Loud and clear, and with a ring of triumph in it, Serena's voice falls upon the silence once more as she reads that fatal letter aloud—reads to the bitter end.
"Doctor Frederick Lynne,—I feel it is my duty, now that Beatrix is grown and the time is coming for me to remove her from your care, to reveal to you the nature of the terrible future in store for her—the dark inheritance which must inevitably descend upon her sooner or later. You are a physician and a scientific scholar, and you will comprehend and no doubt feel intense interest in this strange and peculiar case. Let me go back a generation or two. Mildred Dane, the mother of Beatrix, was a Miss Baretta; her parents were South Americans, and very strange and eccentric people. They reared Mildred, who was an only child, in the strictest privacy, and the girl grew up in ignorance of the blight which was destined to be cast upon her life. She was very beautiful, and very sweet-tempered—too easily yielding to others. She was forced by her parents into a distasteful marriage with Godfrey Dane, an old man, but very wealthy. One child was born, and Godfrey Dane died when it was a few months old. That child was Beatrix—little Beatrix who has lived with you all her life.
"I pass over Mildred's tragic death, and all other events which do not bear directly upon the fate of this child; it is with her alone I wish to deal. Dr. Lynne, I am going to tell you all in as few words as possible. Before her death, poor Mildred became a victim of leprosy, and while her child was drawing from its mother's breast the awful, incurable plague into its system. That Beatrix will escape the scourge is simply impossible.
"But it seldom makes its appearance before the age of eighteen—it may be a little later or a little earlier, but somewhere in the neighborhood of that age.

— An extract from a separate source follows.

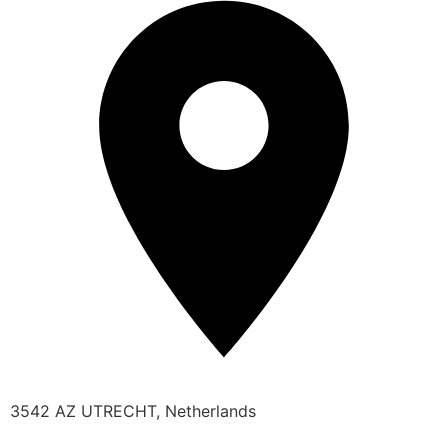
3542 AZ UTRECHT, Netherlands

"So until she reaches eighteen there is no reason to fear contagion to your family. I wish you to send Beatrix to me at once; I would place her under the care of an eminent physician, but all efforts will prove unavailing; there is no hope for her; it is only a question of time before the dread disease will develop in her system. Send her to me at once. You will find a letter accompanying this which will be explanation enough for your family; but keep this letter as secret as the grave. Never let Beatrix Dane catch a glimpse of its contents, or the knowledge of what this letter contains may kill her outright. And now I have made a full explanation, I have no more to say. Send the girl to me, and your responsibility ceases forever.
"Yours respectfully,
"Bernard Dane."
Serena's voice rang out clear and distinct to the very last. Then silence settled down, broken by Mrs. Lynne.
"Good heavens!"—in an awe-stricken voice—"Serena, this is horrible! Do you think there was any danger while she was with us? Oh! what if we have been exposed to this dreadful thing! I wish that girl was dead—dead and buried and forgotten. I hate to think of her."
And not a word of pity for the hopeless wretch who was doomed to suffer from this awful curse; the heart-broken, wild-eyed creature in the adjoining room, who crouched in the depths of the arm-chair and listened—listened eagerly, intently, to every word that Serena had read in the fatal letter. Not a word, or a cry, or a groan, passed Beatrix Dane's lips as she crouched there, and over her a great darkness settled; life drifted away from her grasp; the graceful head fell forward, and she lost consciousness. It was merciful oblivion; but it was destined not to last.
She lifted her head at length, and gazed wildly about her in the darkness. No sound reached her ears; the next room was as silent as the grave. Mrs. Lynne and Serena had gone to their own apartments to talk over the horrible story which had come into their possession. Beatrix was left alone—alone!
Alas! she felt that she was fated to be alone henceforth and forever—to grope among dead men's bones—to live like the lepers of old in deserted tombs—to be an outcast forever—accursed, shunned!
In olden times the leper was compelled to announce his own approach, veiling his face from the gaze of those not like himself accursed, and to cry aloud, "Unclean! Unclean!"
Some faint fragments of history strayed through the girl's brain as she sat there, unable to realize as yet the full depths of her own woe.
She had read of leprosy—the most horrible of all known diseases, and which can never be cured. When once the plague had appeared in her system, even her very touch would be pollution.